Le loro scarpe sono ai piedi di star mondiali. Dai rapper Puff Daddy e 50 Cent, al leggendario ex campione di basket Nba Shaquille O’Neal. Tra i loro clienti affezionati compaiono emiri arabi e personaggi politici di primissimo piano dell’Azerbaijan.
Eppure, chi in Italia volesse acquistare un paio di sneakers o di taglio più classico prodotte da questa azienda farebbe enorme fatica a trovarlo. Perché il mercato di Mauri, azienda famigliare artigiana con sede a Paina di Giussano, nel cuore della Brianza monzese, giunta alla terza generazione sotto la guida dell’amministratore Gianluigi Mauri, è pressoché tutto all’estero.

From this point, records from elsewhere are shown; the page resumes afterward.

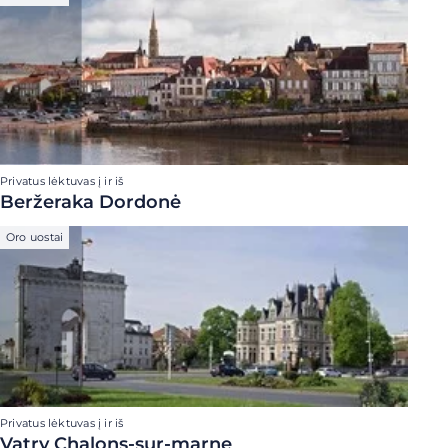
Privatus lėktuvas į ir iš
Beržeraka Dordonė
Oro uostai
Privatus lėktuvas į ir iš
Vatry Chalons-sur-marne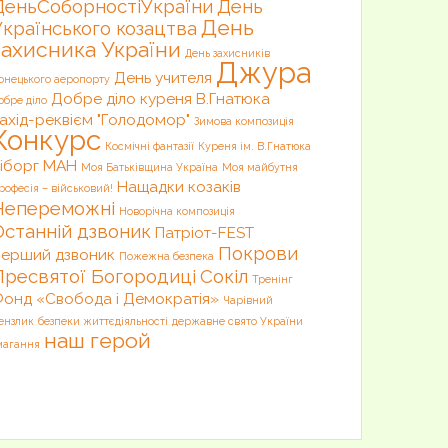
ДеньСоборностіУкраїни
День
День
Українського козацтва
захисника України
День захисників
Джура
День учителя
онецького аеропорту
Добре діло куреня В.Гнатюка
обре діло
ахід-реквієм "Голодомор"
Зимова композиція
Конкурс
Космічні фантазії
Куреня ім. В.Гнатюка
іборг
МАН
Моя Батьківщина Україна
Моя майбутня
Нащадки козаків
рофесія – військовий!
Непереможні
Новорічна композиція
Останній дзвоник
Патріот-FEST
Покрови
ерший дзвоник
Пожежна безпека
Пресвятої Богородиці
Сокіл
Тренінг
онд «Свобода і Демократія»
Чарівний
ензлик
безпеки життєдіяльності
державне свято України
наш герой
магання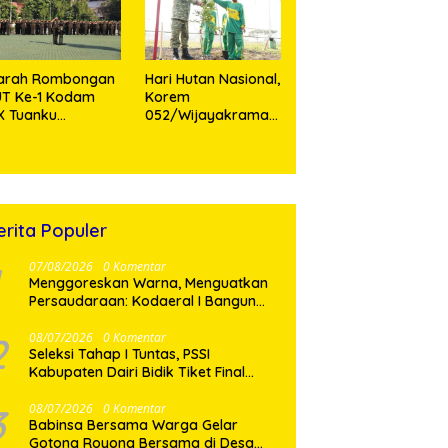
Personel
iarah Rombongan
Hari Hutan Nasional,
UT Ke-1 Kodam
Korem
X Tuanku
052/Wijayakrama
mbusai,
Tanam 2.000 Pohon
emangat Juang
Sebagai “Kado
hlawan Jadi
untuk Indonesia”
ladan Prajurit
erita Populer
07/08/2026
0 Komentar
‎Menggoreskan Warna, Menguatkan
Persaudaraan: Kodaeral I Bangun
Kedekatan Dengan Masyarakat
Pesisir
2
08/07/2026
0 Komentar
Seleksi Tahap I Tuntas, PSSI
Kabupaten Dairi Bidik Tiket Final
Porprovsu Sumut 2026
3
08/07/2026
0 Komentar
Babinsa Bersama Warga Gelar
Gotong Royong Bersama di Desa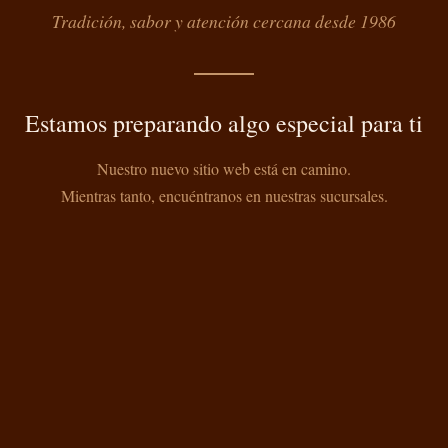
Tradición, sabor y atención cercana desde 1986
Estamos preparando algo especial para ti
Nuestro nuevo sitio web está en camino.
Mientras tanto, encuéntranos en nuestras sucursales.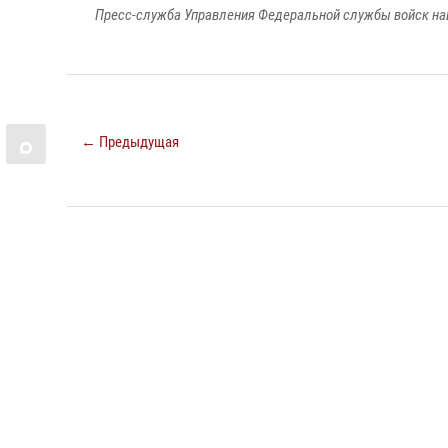
Пресс-служба Управления Федеральной службы войск на
← Предыдущая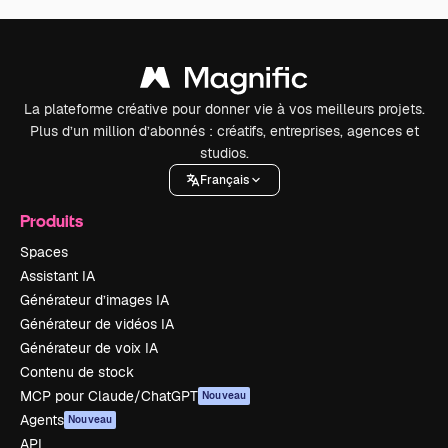
La plateforme créative pour donner vie à vos meilleurs projets.
Plus d’un million d’abonnés : créatifs, entreprises, agences et
studios.
Français
Produits
Spaces
Assistant IA
Générateur d’images IA
Générateur de vidéos IA
Générateur de voix IA
Contenu de stock
MCP pour Claude/ChatGPT
Nouveau
Agents
Nouveau
API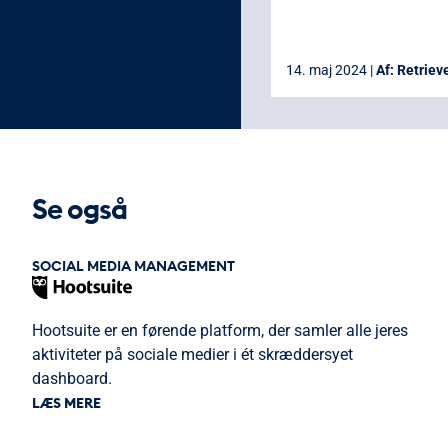
14. maj 2024 |
Af:
Retriev
Se også
SOCIAL MEDIA MANAGEMENT
Hootsuite er en førende platform, der samler alle jeres
aktiviteter på sociale medier i ét skræddersyet
dashboard.
LÆS MERE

“In Italia abbiamo un solo negozio che tiene le nostre, scarpe, e si trova a Roma”, spiega Mauri. “Tra l’altro le tiene più che altro per la clientela straniera, che magari approfitta per fare shopping o per farsi fare un paio su misura mentre si trova nella capitale per turismo”.
Per il resto, l’azienda fondata nel 1953 dal papà e dagli zii dell’attuale amministratore, è un raro esempio di impresa votata esclusivamente all’export. Al punto che i clienti italiani che calzano le sue scarpe o portano le sue cinture si potrebbero forse contare sulla dita di una mano. Tra loro, anche l’ex governatore lombardo Roberto Formigoni.

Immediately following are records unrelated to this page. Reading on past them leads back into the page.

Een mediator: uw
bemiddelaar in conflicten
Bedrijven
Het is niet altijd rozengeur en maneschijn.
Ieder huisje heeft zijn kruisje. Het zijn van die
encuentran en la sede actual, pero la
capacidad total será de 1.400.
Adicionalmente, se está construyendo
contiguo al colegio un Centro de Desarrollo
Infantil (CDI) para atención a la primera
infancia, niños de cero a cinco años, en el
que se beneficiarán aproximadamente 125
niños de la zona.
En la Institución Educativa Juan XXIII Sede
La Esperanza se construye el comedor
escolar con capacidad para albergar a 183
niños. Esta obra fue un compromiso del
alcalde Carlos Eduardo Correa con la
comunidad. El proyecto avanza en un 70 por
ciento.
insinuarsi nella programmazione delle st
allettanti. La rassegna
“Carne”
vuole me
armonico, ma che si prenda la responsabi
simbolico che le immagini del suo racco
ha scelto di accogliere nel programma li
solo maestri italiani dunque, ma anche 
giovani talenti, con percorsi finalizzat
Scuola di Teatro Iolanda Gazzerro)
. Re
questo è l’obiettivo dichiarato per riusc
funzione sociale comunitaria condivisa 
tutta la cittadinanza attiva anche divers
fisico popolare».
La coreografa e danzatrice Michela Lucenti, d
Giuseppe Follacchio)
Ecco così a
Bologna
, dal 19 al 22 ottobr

“La nostra è una clientela molto particolare, che apprezza i materiali con cui lavoriamo e il tipo di prodotto che ci caratterizza”, sottolinea Mauri. “Noi utilizziamo esclusivamente materiali di pregio quali lo struzzo, l’alligatore, il caimano, la lucertola, il pitone e lo squalo, e un 30% della nostra produzione (che complessivamente raggiunge quota 15 mila paia) è fatta su misura. I nostri clienti sono arabi, africani di Paesi dove la religione prevalente è quella musulmana, e afroamericani, mentre lavoriamo pochissimo con l’Europa, la Russia, la Cina o il Giappone”.

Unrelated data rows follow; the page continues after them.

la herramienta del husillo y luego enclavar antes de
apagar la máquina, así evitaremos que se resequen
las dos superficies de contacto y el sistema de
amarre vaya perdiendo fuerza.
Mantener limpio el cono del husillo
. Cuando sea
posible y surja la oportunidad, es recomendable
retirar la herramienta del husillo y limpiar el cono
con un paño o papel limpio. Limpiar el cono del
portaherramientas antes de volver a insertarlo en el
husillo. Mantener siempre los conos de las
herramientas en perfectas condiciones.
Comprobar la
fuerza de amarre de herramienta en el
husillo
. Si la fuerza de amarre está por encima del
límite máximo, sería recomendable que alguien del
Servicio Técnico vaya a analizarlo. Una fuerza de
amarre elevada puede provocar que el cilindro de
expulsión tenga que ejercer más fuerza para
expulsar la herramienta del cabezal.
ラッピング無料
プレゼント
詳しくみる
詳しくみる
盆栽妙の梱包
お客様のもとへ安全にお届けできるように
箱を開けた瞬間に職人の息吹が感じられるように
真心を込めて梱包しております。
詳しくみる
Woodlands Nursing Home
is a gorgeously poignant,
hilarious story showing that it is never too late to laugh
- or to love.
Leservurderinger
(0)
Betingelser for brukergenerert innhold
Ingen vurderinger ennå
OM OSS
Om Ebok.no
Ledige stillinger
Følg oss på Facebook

Una vocazione verso i mercati esteri nata quasi per caso, quando nel 1958 un importatore americano chiese all’azienda di iniziare a produrre scarpe e sandali con materiali di pregio e colorati, che rispondessero ai gusti di una nuova clientela afroamericana. Poi, dopo aver lavorato pressoché esclusivamente per il mercato statunitense per più di un decennio, “negli anni Settanta, quando anch’io entrai in azienda”, ricorda Mauri, che oggi (l’articolo è del 26 maggio 2018, Ndr) ha 68 anni, “cominciammo a cercare di aprirci ad altri mercati, trovando spazio in quelli arabi, dove c’è una vera passione per le scarpe in struzzo, e in quelli africani, dove amano i colori”.

Qui l’azienda brianzola è progressivamente riuscita ad affermarsi come marchio del lusso. In negozio un paio di scarpe firmate Mauri ha infatti un costo che, a seconda dei modelli e dei materiali utilizzati, varia da un minimo di 450 euro a un massimo di 3 mila euro. “Per tanti negozi, soprattutto negli Stati Uniti, dove abbiamo 140 rivenditori, avere un corner con le nostre scarpe rappresenta un forte segno distintivo”, ammette Mauri.
Oltre agli Stati Uniti, che assorbono circa il 50% della produzione, oggi l’azienda è presente, spesso con rivenditori esclusivi, negli Emirati Arabi e nei Paesi limitrofi, e in una serie di Paesi dell’africa nera subsahariana: Congo, Camerun, Nigeria, Ghana e Gambia, oltre che in Sudafrica.
“Fondamentalmente lavoriamo nei Paesi in cui c’è il petrolio e in cui c’è un gusto di un certo tipo” spiega l’amministratore dell’azienda. La conseguenza è che l’andamento delle vendite e del fatturato, che lo scorso anno ha superato quota 1,5 milioni di euro, è direttamente collegato a quello delle quotazioni del petrolio.

Più che dalla crisi economica globale, i periodi di flessione che sono stati registrati nella produzione nell’ultimo decennio sono quindi stati dettati dal crollo del greggio. “Con il barile a 26 dollari i Paesi arabi hanno praticamente smesso di spendere, per cui nel 2016 e nella prima fase del 2017 abbiamo registrato un calo delle richieste”, ammette Mauri. “Adesso che il petrolio è tornato su quotazioni decisamente più alte, invece, le richieste non smettono di arrivare”.
Non male per un’impresa artigiana che nella sede di Paina di Giussano, cuore commerciale e showroom, occupa 15 persone. E che per la produzione fornisce le proprie pelli a una rete di artigiani di fiducia distribuiti tra Lombardia, Marche e Campania.